There were complications in birth, but the child survived.
The thumbnail description of a five-piece Long Island hardcore band with metal influences is enough to make any jaded scenester shrug their shoulders in apathy, but, when applied to Anterrabae, this belies something greater. The 3 song demo, recorded with Steve Carniol (From Autumn to Ashes, Overthrow) is not a routine exercise in hardcore listening. The songwriting is creative, and does not fall back on the routine 'verse-chorus-verse-chorus-buildup-breakdown-chorus' that many acts rely on. The demo is a begninners guide to existentialism, at times songs drift into dwelling melodies only to drop into breakdowns as big as cathedrals. Anterrabae produces something ineffable; from that grit your teeth here it comes feeling, to the tranquility of a drug induced coma. Sometimes Anterrabae smells like flowers. Sometimes Anterrabae smells like a kick in the face. There is no escaping the honesty of their lyrics. They are a journal entry plucked from the pages of someone who converts bad experience into life experience. When words show me places I have never seen while instilling a sense of deja vu, I smile. These words make me smile.

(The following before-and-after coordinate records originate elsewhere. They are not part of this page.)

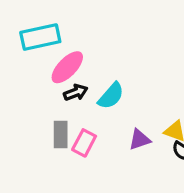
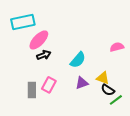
cyan semicircle: (111, 96) -> (78, 60), moved
gray rectangle: (61, 135) -> (32, 90), moved

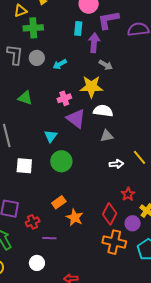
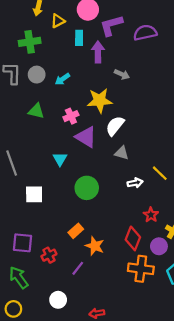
yellow triangle: (20, 11) -> (58, 21), moved
gray arrow: (106, 65) -> (122, 74), moved
green triangle: (25, 98) -> (36, 111), moved
white semicircle: (103, 111) -> (115, 126), turned -54
gray triangle: (107, 136) -> (122, 153), turned 32
green circle: (61, 161) -> (87, 188), moved
purple line: (49, 238) -> (78, 268), moved, turned -48

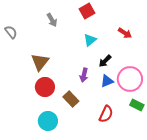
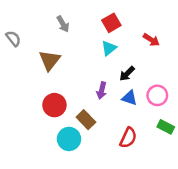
red square: (87, 11) -> (111, 23), moved
brown triangle: (40, 62) -> (50, 60), moved
pink circle: (130, 79) -> (157, 95), size x0.7
blue triangle: (107, 81) -> (129, 98), turned 40
cyan circle: (48, 121) -> (69, 139), moved

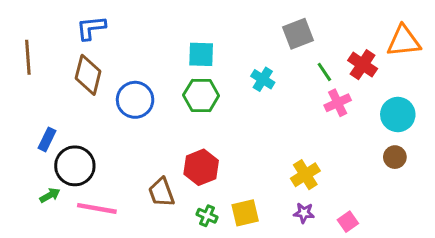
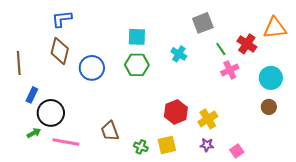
brown line: (28, 57) -> (19, 63), moved
red hexagon: (201, 167) -> (176, 112), moved

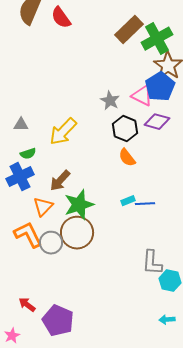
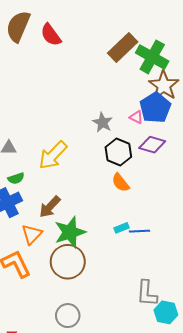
green cross: (157, 39) -> (152, 57), turned -32
pink triangle: (142, 96) -> (136, 117), size x0.6
gray circle: (51, 243) -> (68, 316), moved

The live show is the essence of Anterrabae. The drumming (Chris Gleason) is precise, and articulate. The guitars (Matt Gorton, Joey Spagna, Ryan Poelker) are big when they want to be, small when they need to be. When he (Neal Carter) screams it's because he is screaming, not because screaming is hardcore.
This child has grown, but never too big for the local scene. The nationwide liquidation and saturation of hardcore will not swallow and shit Anterrabae like it has others. Anterrabae is anti-rock.